He shook his head and recovered himself as much as possible. “Fine,” he said cautiously. “What do you want?”

Flavia looked sad. “Conviction rates are really down,” she said. “So we—Bottando and I—thought. What better than arresting old Giacomo? we thought. He’s bound to have been up to something.”

Sandano twitched. “I’m going straight,” he said. “Those days are over for me. You know that.”

“Nonsense,” Flavia said. “And I’m sure you’ll realize it’s nonsense after a night in the cells.”

“Look, what do you want?” Sandano said plaintively. “Why don’t you leave me alone?”

“Because I don’t want to. I want to lock someone up. And you’re as good a candidate as any. Better than most, in fact. Those candlesticks. How long had you been out of jail before you tried that one? Go on. Be honest.”

“A week,” he said sullenly. “But I was short of money.”

“What had you been in for? Now, what was it? A picture, wasn’t it? Fra Angelico, if I remember. We were quite surprised. A bit out of your league, that sort of thing. Got off very lightly, as well. How long was it? Six months?”

“Nine,” he said.

“Tell me about it. You were caught on the border, weren’t you? So near and yet so far. How did you steal the thing in the first place without getting caught?”

Sandano fiddled with his drink and lit a cigarette. Then, very reluctantly, he said: “I didn’t.”

“Didn’t what?”

“Didn’t steal it.”

She raised an eyebrow. “Come now. You admitted it. And you were caught with it in the back of your car.”

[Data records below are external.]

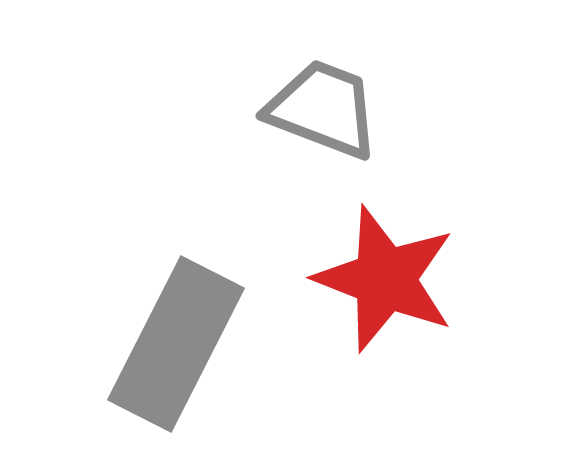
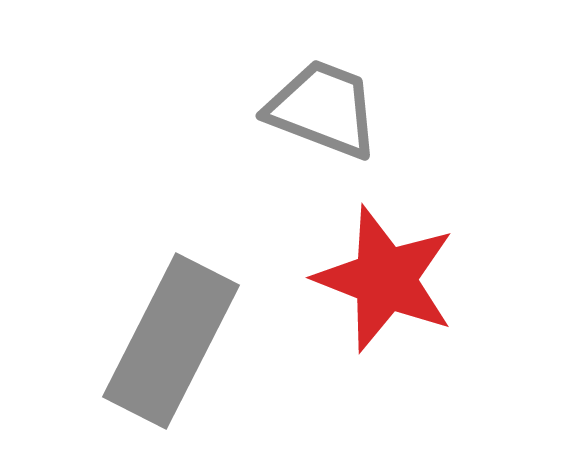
gray rectangle: moved 5 px left, 3 px up
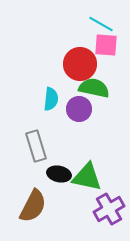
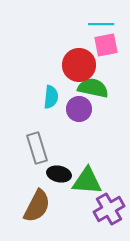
cyan line: rotated 30 degrees counterclockwise
pink square: rotated 15 degrees counterclockwise
red circle: moved 1 px left, 1 px down
green semicircle: moved 1 px left
cyan semicircle: moved 2 px up
gray rectangle: moved 1 px right, 2 px down
green triangle: moved 4 px down; rotated 8 degrees counterclockwise
brown semicircle: moved 4 px right
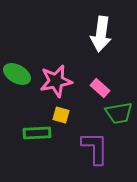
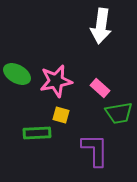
white arrow: moved 8 px up
purple L-shape: moved 2 px down
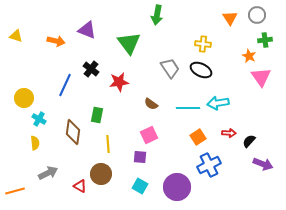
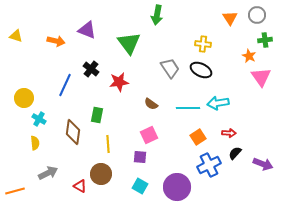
black semicircle: moved 14 px left, 12 px down
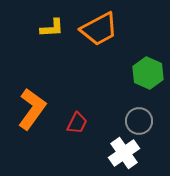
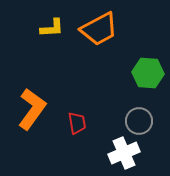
green hexagon: rotated 20 degrees counterclockwise
red trapezoid: rotated 35 degrees counterclockwise
white cross: rotated 12 degrees clockwise
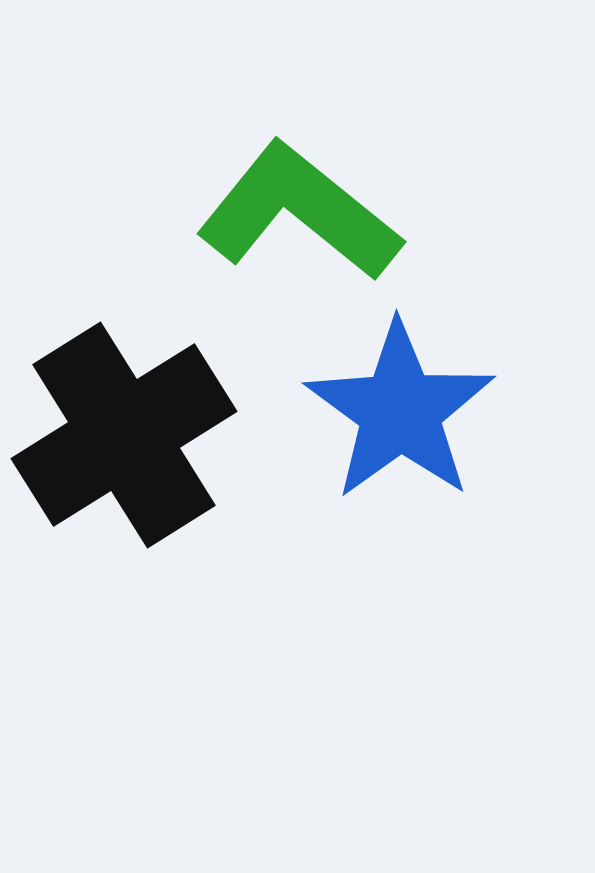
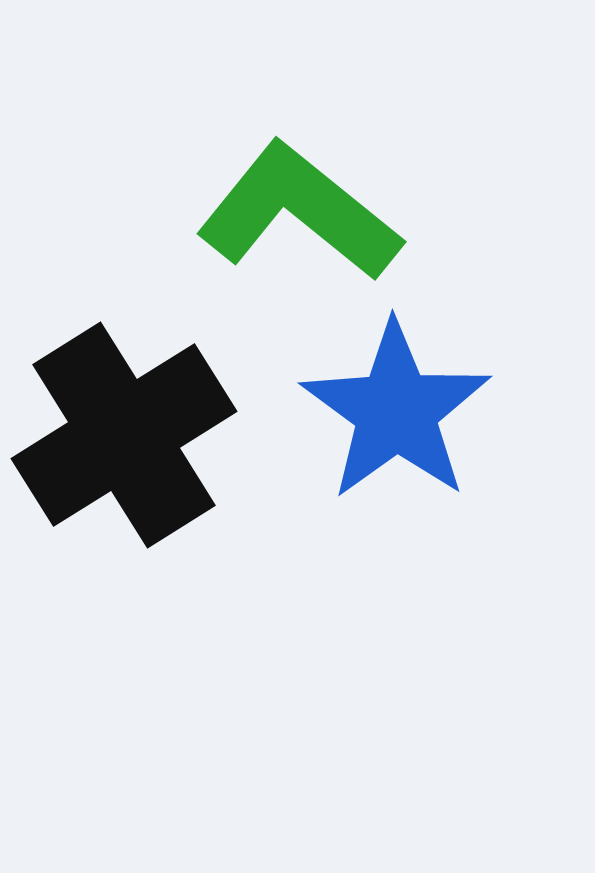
blue star: moved 4 px left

“I still didn’t steal it.”

“So why plead guilty?”

“ ’Cos I was offered a deal. I’d help the local Carabinieri to clean that one up without the need to call you lot in from Rome, and they agreed to forget one or two other little matters as well.”

“Was this the Meissen?” she asked, referring to a highly valuable eighteenth-century porcelain dinner service he’d stolen from a house by dropping it from a third-floor window into the arms of a waiting accomplice. As usual, his planning had slipped up.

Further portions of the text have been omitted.